China gears up for return of international students
Students recently accepted for admission to Chinese universities will also be able to apply for visas, China’s embassies in Afghanistan, India, Indonesia, Japan, Malaysia, Nepal, the Philippines and Vietnam said in their notifications. Several of these notifications indicated that the “new rules for students” would take effect from 24 August.
Tourists are still barred from entering China.
Similar notices of what the Chinese authorities are describing as a “new visa policy” were communicated by Chinese embassies in Algeria, Iran, Lebanon and some European and Latin American countries. In all, some 57 countries are included in the “new visa policy” relating to students returning to China.
The coordinated embassy notifications mark a shift away from the ad hoc announcements often made during diplomatic visits by Foreign Minister Wang Yi to countries in the Asian region.

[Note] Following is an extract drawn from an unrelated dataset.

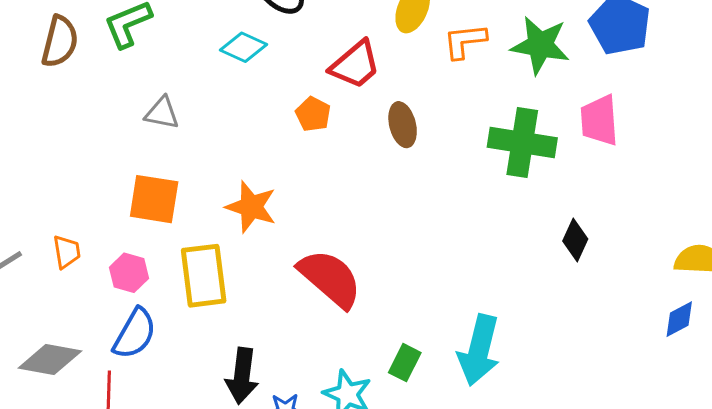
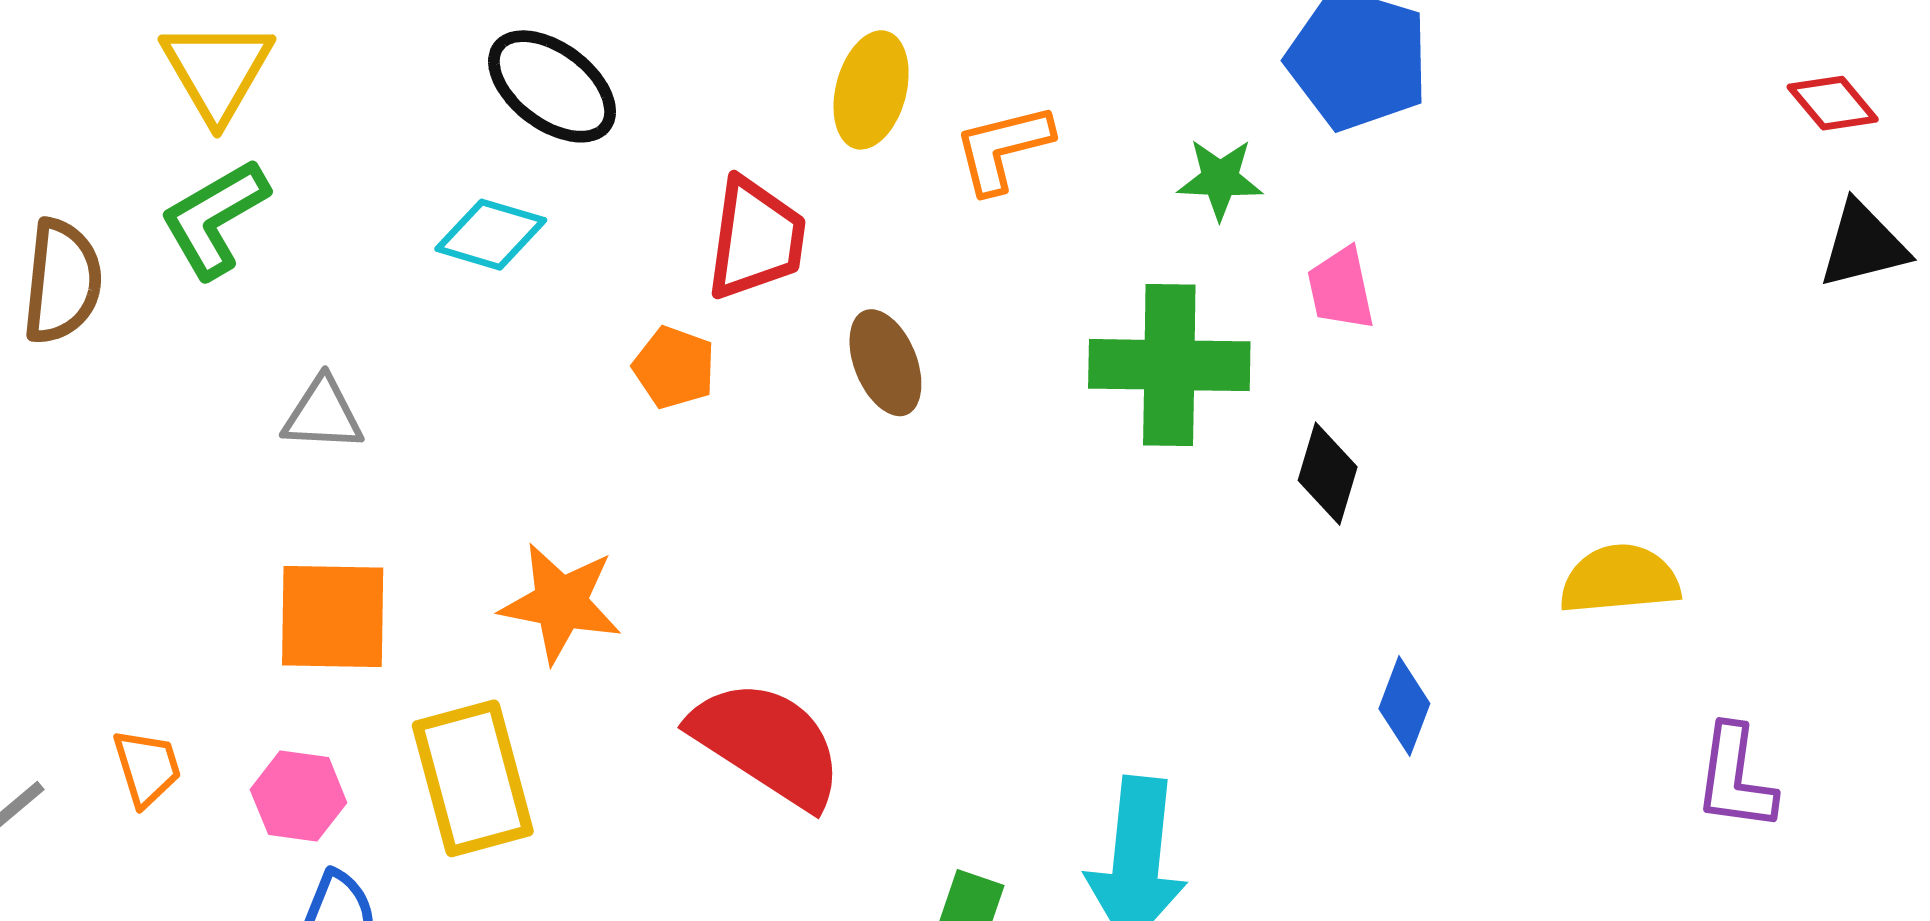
green star: (540, 45) -> (1220, 179), moved, size x0.6
red trapezoid: (355, 65) -> (756, 239), turned -34
pink trapezoid: (599, 120) -> (1341, 289), size x0.7
black diamond: (575, 240) -> (1328, 474), moved
blue diamond: (679, 319) -> (1404, 706), moved, turned -33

In May and June a number of flights for groups of students from ‘friendly’ countries such as Pakistan, Sri Lanka and Thailand were organised, but this was criticised as not amounting to a return-to-normal policy for international students.
Zero-COVID policy stays in place
Chinese officials insisted this week that welcoming students back to China did not mean China has abandoned its zero-COVID policy, with international arrivals still required to abide by the country’s epidemic prevention policies. These include adhering to internal quarantine, harsh lockdowns, which can be imposed suddenly on campuses, and repeat-testing policies which can disrupt the normal running of classes.
While the coordinated announcements have prompted a flurry of student applications for visas, students in countries like India, where thousands of students are waiting to return, said via social media they were concerned that they will not be able to get the documents needed for the visa application, including ‘no objection certificates’ (NOCs), from Chinese universities in time for the start of the university semester this month.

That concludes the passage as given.